Repeat the data. Keep each line identical.
☆ ☆ ☆ ☆
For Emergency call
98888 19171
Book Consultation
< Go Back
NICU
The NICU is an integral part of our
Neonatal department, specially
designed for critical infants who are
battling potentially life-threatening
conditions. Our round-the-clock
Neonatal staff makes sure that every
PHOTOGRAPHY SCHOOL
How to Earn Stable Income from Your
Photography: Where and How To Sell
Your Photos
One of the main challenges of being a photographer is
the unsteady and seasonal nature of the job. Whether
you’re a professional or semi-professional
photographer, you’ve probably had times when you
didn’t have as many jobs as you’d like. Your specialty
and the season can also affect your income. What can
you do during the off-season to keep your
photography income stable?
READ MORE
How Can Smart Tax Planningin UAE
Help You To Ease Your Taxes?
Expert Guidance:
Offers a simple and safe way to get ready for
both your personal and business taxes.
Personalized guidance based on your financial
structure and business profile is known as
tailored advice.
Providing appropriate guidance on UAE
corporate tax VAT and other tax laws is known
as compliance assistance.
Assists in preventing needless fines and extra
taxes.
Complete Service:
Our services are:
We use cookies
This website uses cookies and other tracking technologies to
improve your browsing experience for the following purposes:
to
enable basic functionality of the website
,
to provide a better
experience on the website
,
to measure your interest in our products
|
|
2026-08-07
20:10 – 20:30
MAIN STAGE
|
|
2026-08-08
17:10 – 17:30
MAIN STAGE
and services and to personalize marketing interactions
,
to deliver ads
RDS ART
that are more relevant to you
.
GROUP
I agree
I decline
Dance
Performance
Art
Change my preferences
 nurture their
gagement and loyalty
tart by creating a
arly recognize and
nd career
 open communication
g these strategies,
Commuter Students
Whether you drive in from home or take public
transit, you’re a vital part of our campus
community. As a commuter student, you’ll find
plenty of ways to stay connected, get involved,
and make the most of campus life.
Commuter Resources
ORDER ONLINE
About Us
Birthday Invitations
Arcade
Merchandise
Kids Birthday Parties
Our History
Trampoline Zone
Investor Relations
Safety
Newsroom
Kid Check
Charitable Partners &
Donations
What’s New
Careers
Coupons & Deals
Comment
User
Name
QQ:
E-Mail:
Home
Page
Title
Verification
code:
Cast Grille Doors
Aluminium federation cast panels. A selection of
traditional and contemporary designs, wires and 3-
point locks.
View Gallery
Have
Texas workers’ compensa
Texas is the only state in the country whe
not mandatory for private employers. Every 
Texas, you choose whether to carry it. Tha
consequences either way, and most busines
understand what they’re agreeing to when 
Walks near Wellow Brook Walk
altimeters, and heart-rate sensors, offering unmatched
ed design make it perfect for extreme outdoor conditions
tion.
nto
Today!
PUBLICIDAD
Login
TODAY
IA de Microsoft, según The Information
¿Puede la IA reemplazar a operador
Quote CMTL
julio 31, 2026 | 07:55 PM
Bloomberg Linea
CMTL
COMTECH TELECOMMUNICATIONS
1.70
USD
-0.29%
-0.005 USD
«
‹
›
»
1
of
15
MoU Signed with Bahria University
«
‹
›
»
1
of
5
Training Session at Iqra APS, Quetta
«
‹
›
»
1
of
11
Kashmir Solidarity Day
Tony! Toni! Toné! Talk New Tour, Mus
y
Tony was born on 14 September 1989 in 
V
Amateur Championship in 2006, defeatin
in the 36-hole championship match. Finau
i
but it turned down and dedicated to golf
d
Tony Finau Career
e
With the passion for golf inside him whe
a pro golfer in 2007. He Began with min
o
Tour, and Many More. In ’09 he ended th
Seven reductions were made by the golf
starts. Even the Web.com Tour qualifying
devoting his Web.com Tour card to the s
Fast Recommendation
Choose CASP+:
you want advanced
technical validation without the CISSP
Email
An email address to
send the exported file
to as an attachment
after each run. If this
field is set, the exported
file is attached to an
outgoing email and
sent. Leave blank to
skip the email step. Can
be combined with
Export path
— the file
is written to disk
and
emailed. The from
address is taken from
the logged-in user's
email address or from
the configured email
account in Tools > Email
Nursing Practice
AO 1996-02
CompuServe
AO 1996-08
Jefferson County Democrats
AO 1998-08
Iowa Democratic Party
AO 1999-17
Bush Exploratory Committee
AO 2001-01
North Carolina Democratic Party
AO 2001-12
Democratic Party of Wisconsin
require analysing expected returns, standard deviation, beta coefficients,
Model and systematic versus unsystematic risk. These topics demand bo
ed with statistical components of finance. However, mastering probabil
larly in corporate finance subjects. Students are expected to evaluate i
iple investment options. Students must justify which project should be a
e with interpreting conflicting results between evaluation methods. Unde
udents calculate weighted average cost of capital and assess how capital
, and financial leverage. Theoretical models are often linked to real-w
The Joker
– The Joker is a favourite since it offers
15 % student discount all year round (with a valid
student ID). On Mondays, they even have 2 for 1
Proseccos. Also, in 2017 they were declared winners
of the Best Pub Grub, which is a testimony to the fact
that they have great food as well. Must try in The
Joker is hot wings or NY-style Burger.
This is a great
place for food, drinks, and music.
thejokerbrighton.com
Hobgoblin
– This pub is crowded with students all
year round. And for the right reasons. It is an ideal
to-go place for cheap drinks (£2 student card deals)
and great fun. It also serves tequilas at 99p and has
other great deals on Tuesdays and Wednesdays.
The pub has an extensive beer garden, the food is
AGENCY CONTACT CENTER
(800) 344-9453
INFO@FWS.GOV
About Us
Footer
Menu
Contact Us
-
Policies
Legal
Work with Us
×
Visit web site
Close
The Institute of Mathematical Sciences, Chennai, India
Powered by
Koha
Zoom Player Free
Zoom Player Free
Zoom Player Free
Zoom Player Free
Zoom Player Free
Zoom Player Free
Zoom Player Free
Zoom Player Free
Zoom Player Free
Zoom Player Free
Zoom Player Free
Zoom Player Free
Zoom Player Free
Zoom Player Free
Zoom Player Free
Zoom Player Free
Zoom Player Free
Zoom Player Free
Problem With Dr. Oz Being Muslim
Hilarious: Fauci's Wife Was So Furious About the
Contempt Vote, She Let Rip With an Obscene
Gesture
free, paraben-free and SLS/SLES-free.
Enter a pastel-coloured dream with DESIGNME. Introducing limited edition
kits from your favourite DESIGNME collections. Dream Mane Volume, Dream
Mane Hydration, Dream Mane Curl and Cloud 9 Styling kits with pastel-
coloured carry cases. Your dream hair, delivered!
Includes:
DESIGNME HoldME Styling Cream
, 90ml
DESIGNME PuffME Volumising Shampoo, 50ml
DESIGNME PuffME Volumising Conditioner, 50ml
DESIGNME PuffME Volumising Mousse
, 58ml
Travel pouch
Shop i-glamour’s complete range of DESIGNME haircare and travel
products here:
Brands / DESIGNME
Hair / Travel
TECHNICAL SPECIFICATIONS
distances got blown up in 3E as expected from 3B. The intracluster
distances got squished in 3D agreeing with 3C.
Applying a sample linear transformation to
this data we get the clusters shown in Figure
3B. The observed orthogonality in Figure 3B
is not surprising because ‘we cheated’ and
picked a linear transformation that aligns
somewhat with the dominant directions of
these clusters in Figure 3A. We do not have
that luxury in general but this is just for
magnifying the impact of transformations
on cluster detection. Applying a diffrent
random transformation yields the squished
☆ ☆ ☆ ☆
Expected answer>
For Emergency call
98888 19171
Book Consultation
< Go Back
NICU
The NICU is an integral part of our
Neonatal department, specially
designed for critical infants who are
battling potentially life-threatening
conditions. Our round-the-clock
Neonatal staff makes sure that every
PHOTOGRAPHY SCHOOL
How to Earn Stable Income from Your
Photography: Where and How To Sell
Your Photos
One of the main challenges of being a photographer is
the unsteady and seasonal nature of the job. Whether
you’re a professional or semi-professional
photographer, you’ve probably had times when you
didn’t have as many jobs as you’d like. Your specialty
and the season can also affect your income. What can
you do during the off-season to keep your
photography income stable?
READ MORE
How Can Smart Tax Planningin UAE
Help You To Ease Your Taxes?
Expert Guidance:
Offers a simple and safe way to get ready for
both your personal and business taxes.
Personalized guidance based on your financial
structure and business profile is known as
tailored advice.
Providing appropriate guidance on UAE
corporate tax VAT and other tax laws is known
as compliance assistance.
Assists in preventing needless fines and extra
taxes.
Complete Service:
Our services are:
We use cookies
This website uses cookies and other tracking technologies to
improve your browsing experience for the following purposes:
to
enable basic functionality of the website
,
to provide a better
experience on the website
,
to measure your interest in our products
|
|
2026-08-07
20:10 – 20:30
MAIN STAGE
|
|
2026-08-08
17:10 – 17:30
MAIN STAGE
and services and to personalize marketing interactions
,
to deliver ads
RDS ART
that are more relevant to you
.
GROUP
I agree
I decline
Dance
Performance
Art
Change my preferences
 nurture their
gagement and loyalty
tart by creating a
arly recognize and
nd career
 open communication
g these strategies,
Commuter Students
Whether you drive in from home or take public
transit, you’re a vital part of our campus
community. As a commuter student, you’ll find
plenty of ways to stay connected, get involved,
and make the most of campus life.
Commuter Resources
ORDER ONLINE
About Us
Birthday Invitations
Arcade
Merchandise
Kids Birthday Parties
Our History
Trampoline Zone
Investor Relations
Safety
Newsroom
Kid Check
Charitable Partners &
Donations
What’s New
Careers
Coupons & Deals
Comment
User
Name
QQ:
E-Mail:
Home
Page
Title
Verification
code:
Cast Grille Doors
Aluminium federation cast panels. A selection of
traditional and contemporary designs, wires and 3-
point locks.
View Gallery
Have
Texas workers’ compensa
Texas is the only state in the country whe
not mandatory for private employers. Every 
Texas, you choose whether to carry it. Tha
consequences either way, and most busines
understand what they’re agreeing to when 
Walks near Wellow Brook Walk
altimeters, and heart-rate sensors, offering unmatched
ed design make it perfect for extreme outdoor conditions
tion.
nto
Today!
PUBLICIDAD
Login
TODAY
IA de Microsoft, según The Information
¿Puede la IA reemplazar a operador
Quote CMTL
julio 31, 2026 | 07:55 PM
Bloomberg Linea
CMTL
COMTECH TELECOMMUNICATIONS
1.70
USD
-0.29%
-0.005 USD
«
‹
›
»
1
of
15
MoU Signed with Bahria University
«
‹
›
»
1
of
5
Training Session at Iqra APS, Quetta
«
‹
›
»
1
of
11
Kashmir Solidarity Day
Tony! Toni! Toné! Talk New Tour, Mus
y
Tony was born on 14 September 1989 in 
V
Amateur Championship in 2006, defeatin
in the 36-hole championship match. Finau
i
but it turned down and dedicated to golf
d
Tony Finau Career
e
With the passion for golf inside him whe
a pro golfer in 2007. He Began with min
o
Tour, and Many More. In ’09 he ended th
Seven reductions were made by the golf
starts. Even the Web.com Tour qualifying
devoting his Web.com Tour card to the s
Fast Recommendation
Choose CASP+:
you want advanced
technical validation without the CISSP
Email
An email address to
send the exported file
to as an attachment
after each run. If this
field is set, the exported
file is attached to an
outgoing email and
sent. Leave blank to
skip the email step. Can
be combined with
Export path
— the file
is written to disk
and
emailed. The from
address is taken from
the logged-in user's
email address or from
the configured email
account in Tools > Email
Nursing Practice
AO 1996-02
CompuServe
AO 1996-08
Jefferson County Democrats
AO 1998-08
Iowa Democratic Party
AO 1999-17
Bush Exploratory Committee
AO 2001-01
North Carolina Democratic Party
AO 2001-12
Democratic Party of Wisconsin
require analysing expected returns, standard deviation, beta coefficients,
Model and systematic versus unsystematic risk. These topics demand bo
ed with statistical components of finance. However, mastering probabil
larly in corporate finance subjects. Students are expected to evaluate i
iple investment options. Students must justify which project should be a
e with interpreting conflicting results between evaluation methods. Unde
udents calculate weighted average cost of capital and assess how capital
, and financial leverage. Theoretical models are often linked to real-w
The Joker
– The Joker is a favourite since it offers
15 % student discount all year round (with a valid
student ID). On Mondays, they even have 2 for 1
Proseccos. Also, in 2017 they were declared winners
of the Best Pub Grub, which is a testimony to the fact
that they have great food as well. Must try in The
Joker is hot wings or NY-style Burger.
This is a great
place for food, drinks, and music.
thejokerbrighton.com
Hobgoblin
– This pub is crowded with students all
year round. And for the right reasons. It is an ideal
to-go place for cheap drinks (£2 student card deals)
and great fun. It also serves tequilas at 99p and has
other great deals on Tuesdays and Wednesdays.
The pub has an extensive beer garden, the food is
AGENCY CONTACT CENTER
(800) 344-9453
INFO@FWS.GOV
About Us
Footer
Menu
Contact Us
-
Policies
Legal
Work with Us
×
Visit web site
Close
The Institute of Mathematical Sciences, Chennai, India
Powered by
Koha
Zoom Player Free
Zoom Player Free
Zoom Player Free
Zoom Player Free
Zoom Player Free
Zoom Player Free
Zoom Player Free
Zoom Player Free
Zoom Player Free
Zoom Player Free
Zoom Player Free
Zoom Player Free
Zoom Player Free
Zoom Player Free
Zoom Player Free
Zoom Player Free
Zoom Player Free
Zoom Player Free
Problem With Dr. Oz Being Muslim
Hilarious: Fauci's Wife Was So Furious About the
Contempt Vote, She Let Rip With an Obscene
Gesture
free, paraben-free and SLS/SLES-free.
Enter a pastel-coloured dream with DESIGNME. Introducing limited edition
kits from your favourite DESIGNME collections. Dream Mane Volume, Dream
Mane Hydration, Dream Mane Curl and Cloud 9 Styling kits with pastel-
coloured carry cases. Your dream hair, delivered!
Includes:
DESIGNME HoldME Styling Cream
, 90ml
DESIGNME PuffME Volumising Shampoo, 50ml
DESIGNME PuffME Volumising Conditioner, 50ml
DESIGNME PuffME Volumising Mousse
, 58ml
Travel pouch
Shop i-glamour’s complete range of DESIGNME haircare and travel
products here:
Brands / DESIGNME
Hair / Travel
TECHNICAL SPECIFICATIONS
distances got blown up in 3E as expected from 3B. The intracluster
distances got squished in 3D agreeing with 3C.
Applying a sample linear transformation to
this data we get the clusters shown in Figure
3B. The observed orthogonality in Figure 3B
is not surprising because ‘we cheated’ and
picked a linear transformation that aligns
somewhat with the dominant directions of
these clusters in Figure 3A. We do not have
that luxury in general but this is just for
magnifying the impact of transformations
on cluster detection. Applying a diffrent
random transformation yields the squished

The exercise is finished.